![icevision-logo-slogan.png](attachment:a0b2546f-e0e5-4c7b-830e-cf28d8763345.png)

# 🧊 Loading icevision

In [None]:
!pip install icevision[all] > /dev/null

# 📚 Importing Libraries

In [None]:
import numpy as np 
import pandas as pd 
import matplotlib.pyplot as plt
import matplotlib.patches as patches
%matplotlib inline
from PIL import Image
import glob
from tqdm.notebook import tqdm
from icevision.all import *
import ast

# ⚙️ Parse the dataset

In [None]:
WIDTH = 1280
HEIGHT= 720

def get_bbox(annots):
    bboxes = [list(annot.values()) for annot in annots]
    return bboxes

In [None]:
PATH = "../input/tensorflow-great-barrier-reef/train_images/**"
images = glob.glob(PATH + '/*.jpg')
dataset = pd.read_csv('../input/tensorflow-great-barrier-reef/train.csv')
dataset["num_bbox"] = dataset['annotations'].apply(lambda x: str.count(x, 'x'))
dataset = dataset[dataset["num_bbox"]>0]
dataset['annotations'] = dataset['annotations'].apply(lambda x: ast.literal_eval(x))
dataset['bboxes'] = dataset.annotations.apply(get_bbox)
dataset['video_frame'] = dataset['video_frame'].apply(lambda x: str(x)+ '.jpg')
dataset["video_id"] = dataset['video_id'].apply(lambda x: 'video_' + str(x))
dataset['paths'] = '../input/tensorflow-great-barrier-reef/train_images/'+ dataset['video_id'] + '/' + dataset['video_frame'] 
dataset['label'] = 'Fish'

In [None]:
def show_sample_image(n=2):
    img_index = list(np.round((np.random.random(n))*len(dataset)))
    fig,ax = plt.subplots(1,n,figsize=(10,10))
    i = 0
    for idx in img_index:
        img = dataset.paths.values[int(idx)]
        img = Image.open(img)
        if n == 1:ax.imshow(img)
        else:ax[i].imshow(img)
            
        annot = dataset.bboxes.values[int(idx)]
        for a in range(len(annot)):
            xmin = annot[a][0]
            ymin = annot[a][1]
            width = annot[a][2]
            height = annot[a][3]
            rect = patches.Rectangle((xmin, ymin), width, height, linewidth=3, edgecolor='r', facecolor='none')
            if n==1:ax.add_patch(rect)
            else:ax[i].add_patch(rect)
        i = i+1
    plt.show()
    return None

In [None]:
show_sample_image(n=1)

In [None]:
training_df = pd.DataFrame(columns = ['img','xmin','ymin','label','width','height'])

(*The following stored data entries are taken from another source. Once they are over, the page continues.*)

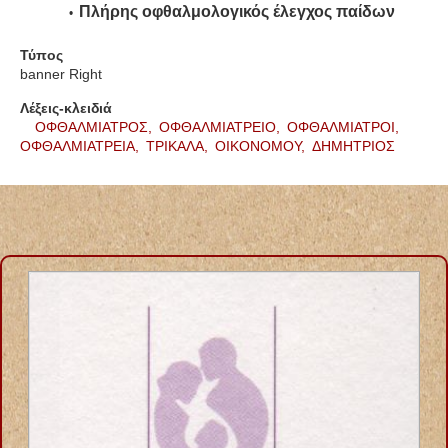
Πλήρης οφθαλμολογικός έλεγχος παίδων
Τύπος
banner Right
Λέξεις-κλειδιά
ΟΦΘΑΛΜΙΑΤΡΟΣ,
ΟΦΘΑΛΜΙΑΤΡΕΙΟ,
ΟΦΘΑΛΜΙΑΤΡΟΙ,
ΟΦΘΑΛΜΙΑΤΡΕΙΑ,
ΤΡΙΚΑΛΑ,
ΟΙΚΟΝΟΜΟΥ,
ΔΗΜΗΤΡΙΟΣ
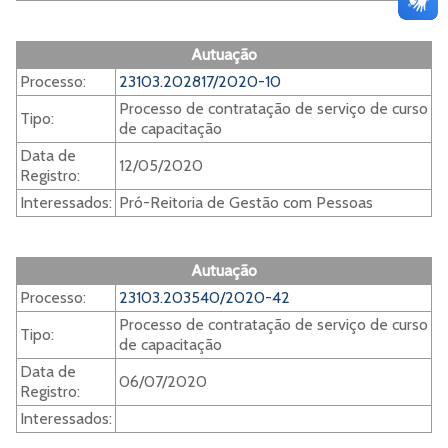
Autuação
Processo:
23103.202817/2020-10
Processo de contratação de serviço de curso
Tipo:
de capacitação
Data de
12/05/2020
Registro:
Interessados:
Pró-Reitoria de Gestão com Pessoas
Autuação
Processo:
23103.203540/2020-42
Processo de contratação de serviço de curso
Tipo:
de capacitação
Data de
06/07/2020
Registro:
Interessados:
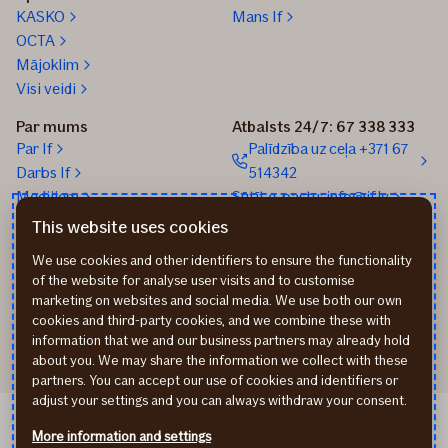
KASKO
Mans If
OCTA
Mājoklim
Visi veidi
Par mums
Atbalsts 24/7: 67 338 333
Par If
Palīdzība uz ceļa +371 67
Darbs If
514342
Medijiem
Sūtīt e-pastu: info@if.lv
Blogs
If biroji
This website uses cookies
Ilgtspēja
If Apdrošināšanas
We use cookies and other identifiers to ensure the functionality
izplatītāji
of the website for analyse user visits and to customise
Pirmslīguma informācija
marketing on websites and social media. We use both our own
Rekvizīti
cookies and third-party cookies, and we combine these with
information that we and our business partners may already hold
about you. We may share the information we collect with these
partners. You can accept our use of cookies and identifiers or
adjust your settings and you can always withdraw your consent.
If Draudimas LT
More information and settings
If Kindlustus EE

for i in tqdm(range(len(dataset))):
    annot = dataset.iloc[i].bboxes
    annot_array = np.array(annot)
    label = np.array([dataset.iloc[i].label] * annot_array.shape[0])
    xmin = annot_array[:,0]
    ymin = annot_array[:,1]
    width = annot_array[:,2]
    height = annot_array[:,3]
    img = str(dataset.iloc[i].paths)
    inter_df = pd.DataFrame({'img':img,'label':label,'xmin':xmin,'ymin':ymin,'width':width,'height':height})
    training_df = training_df.append(inter_df)

In [None]:
template_record = ObjectDetectionRecord()

In [None]:
class MyParser(Parser):
    def __init__(self, template_record):
        super().__init__(template_record=template_record)

        self.df = training_df
        self.class_map = ClassMap(list(self.df['label'].unique()))

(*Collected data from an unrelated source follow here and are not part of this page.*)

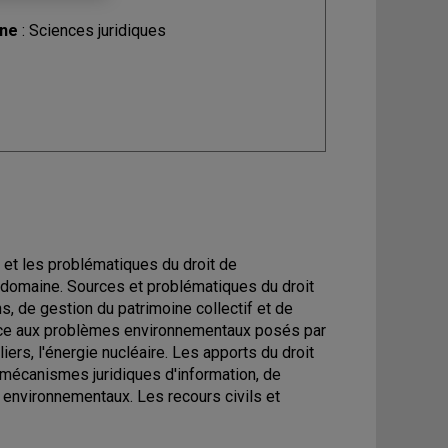
ine
: Sciences juridiques
s et les problématiques du droit de
e domaine. Sources et problématiques du droit
s, de gestion du patrimoine collectif et de
 face aux problèmes environnementaux posés par
iers, l'énergie nucléaire. Les apports du droit
s mécanismes juridiques d'information, de
s environnementaux. Les recours civils et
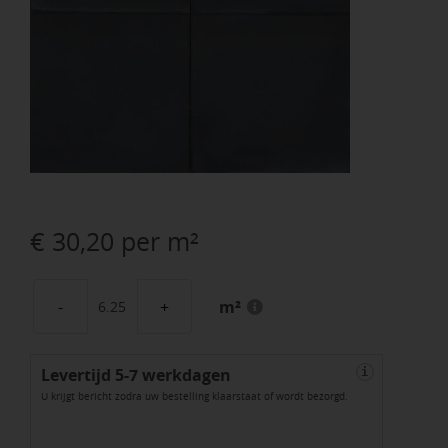
€
30,20
per m²
m²
Grootformaattegel
50x50x4,8
Levertijd 5-7 werkdagen
antr
i
U krijgt bericht zodra uw bestelling klaarstaat of wordt bezorgd.
HK
GF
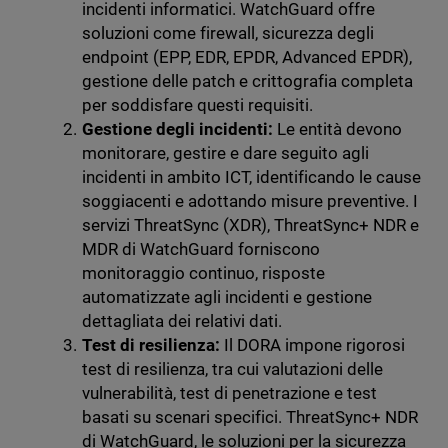
incidenti informatici. WatchGuard offre
soluzioni come firewall, sicurezza degli
endpoint (EPP, EDR, EPDR, Advanced EPDR),
gestione delle patch e crittografia completa
per soddisfare questi requisiti.
Gestione degli incidenti:
Le entità devono
monitorare, gestire e dare seguito agli
incidenti in ambito ICT, identificando le cause
soggiacenti e adottando misure preventive. I
servizi ThreatSync (XDR), ThreatSync+ NDR e
MDR di WatchGuard forniscono
monitoraggio continuo, risposte
automatizzate agli incidenti e gestione
dettagliata dei relativi dati.
Test di resilienza:
Il DORA impone rigorosi
test di resilienza, tra cui valutazioni delle
vulnerabilità, test di penetrazione e test
basati su scenari specifici. ThreatSync+ NDR
di WatchGuard, le soluzioni per la sicurezza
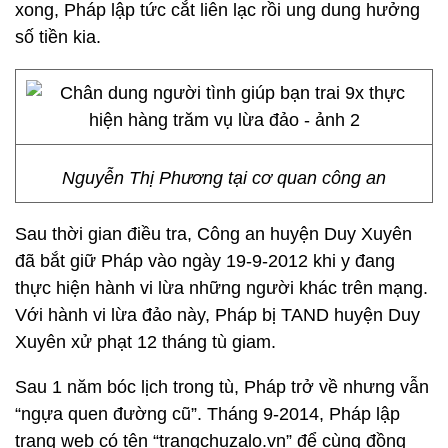
xong, Pháp lập tức cắt liên lạc rồi ung dung hưởng
số tiền kia.
Nguyễn Thị Phương tại cơ quan công an
Sau thời gian điều tra, Công an huyện Duy Xuyên
đã bắt giữ Pháp vào ngày 19-9-2012 khi y đang
thực hiện hành vi lừa những người khác trên mạng.
Với hành vi lừa đảo này, Pháp bị TAND huyện Duy
Xuyên xử phạt 12 tháng tù giam.
Sau 1 năm bóc lịch trong tù, Pháp trở về nhưng vẫn
“ngựa quen đường cũ”. Tháng 9-2014, Pháp lập
trang web có tên “trangchuzalo.vn” để cùng đồng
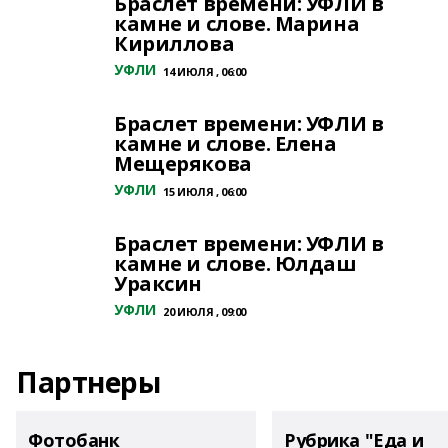
Браслет времени: УФЛИ в
камне и слове. Марина
Кириллова
УФЛИ
14 ИЮЛЯ , 06:00
Браслет времени: УФЛИ в
камне и слове. Елена
Мещерякова
УФЛИ
15 ИЮЛЯ , 06:00
Браслет времени: УФЛИ в
камне и слове. Юлдаш
Ураксин
УФЛИ
20 ИЮЛЯ , 09:00
Партнеры
Фотобанк
Рубрика "Еда и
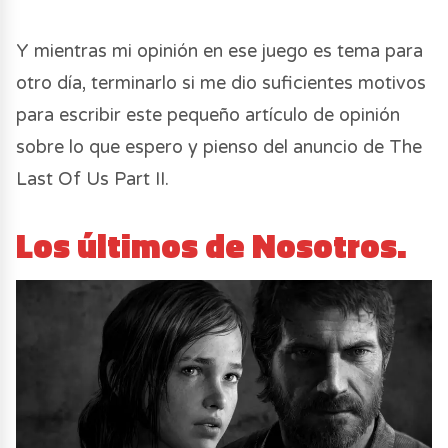
Y mientras mi opinión en ese juego es tema para
otro día, terminarlo si me dio suficientes motivos
para escribir este pequeño artículo de opinión
sobre lo que espero y pienso del anuncio de The
Last Of Us Part II.
Los últimos de Nosotros.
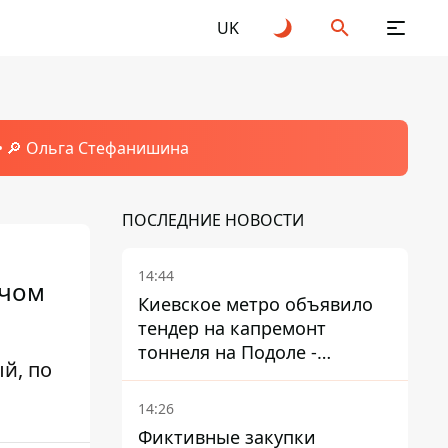
UK
🔎 Ольга Стефанишина
ПОСЛЕДНИЕ НОВОСТИ
14:44
ячом
Киевское метро объявило
тендер на капремонт
тоннеля на Подоле -
й, по
продлится почти два года
14:26
Фиктивные закупки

    def __iter__(self) -> Any:
        for o in self.df.itertuples():
            yield o

    def __len__(self) -> int:
        return len(self.df)

    def record_id(self, o) -> Hashable:
        return o.img

    def parse_fields(self, o, record, is_new):
        if is_new:
            record.set_filepath(o.img)
            record.set_img_size(ImgSize(width=WIDTH, height=HEIGHT))
            record.detection.set_class_map(self.class_map)
            
        record.detection.add_bboxes([BBox.from_xyxy(o.xmin, o.ymin, o.xmin + o.width, o.ymin + o.height)])
        record.detection.add_labels([o.label])

In [None]:
parser = MyParser(template_record)

In [None]:
train_records, valid_records = parser.parse()

In [None]:
parser.class_map

In [None]:
train_records[10]

In [None]:
show_record(train_records[1], display_label=True, figsize=(14, 10))

## augmentation

In [None]:
# Transforms
# size is set to 384 because EfficientDet requires its inputs to be divisible by 128
image_size = 384
train_tfms = tfms.A.Adapter([*tfms.A.aug_tfms(size=image_size, presize=512), tfms.A.Normalize()])
valid_tfms = tfms.A.Adapter([*tfms.A.resize_and_pad(image_size), tfms.A.Normalize()])

In [None]:
train_ds = Dataset(train_records, train_tfms)
valid_ds = Dataset(valid_records, valid_tfms)

In [None]:
samples = [train_ds[0] for _ in range(3)]
show_samples(samples, ncols=3)

# 🏗️ creating your model

In [None]:
extra_args = {}
model_type = models.ross.efficientdet
backbone = model_type.backbones.tf_lite0
# The efficientdet model requires an img_size parameter
extra_args['img_size'] = image_size

In [None]:
model = model_type.model(backbone=backbone(pretrained=True), num_classes=len(parser.class_map), **extra_args) 

In [None]:
train_dl = model_type.train_dl(train_ds, batch_size=32, shuffle=True)
valid_dl = model_type.valid_dl(valid_ds, batch_size=32, shuffle=False)

# 👨‍🏫 model training

In [None]:
learn = model_type.fastai.learner(dls=[train_dl,valid_dl], model=model)

In [None]:
learn.lr_find()

In [None]:
learn.fine_tune(10, 1e-2, freeze_epochs=1)

# ✨ model inference 

In [None]:
infer_dl = model_type.infer_dl(valid_ds, batch_size=4, shuffle=False)
preds = model_type.predict_from_dl(model, infer_dl, keep_images=True,detection_threshold=0.2)

In [None]:
img_number = 10
pred_bboxes_list, gt_bboxes_list = [], []
pred_bboxes = preds[img_number].pred.as_dict()['detection']['bboxes']
ground_truth_bboxes = preds[img_number].ground_truth.as_dict()['detection']['bboxes']
preds_df = pd.DataFrame(columns=['x','y','width','height'])
gt_df = pd.DataFrame(columns=['x','y','width','height'])

if len(pred_bboxes) > 0:
    for box in pred_bboxes:
        pred_bboxes_list.append([box.xmin,box.ymin,box.xmax - box.xmin,box.ymax - box.ymin])
    preds_df[['x','y','width','height']] = pred_bboxes_list
    preds_df = preds_df.astype(int)
    
if len(ground_truth_bboxes) > 0:
    for box in ground_truth_bboxes:
        gt_bboxes_list.append([box.xmin,box.ymin,box.xmax - box.xmin,box.ymax - box.ymin])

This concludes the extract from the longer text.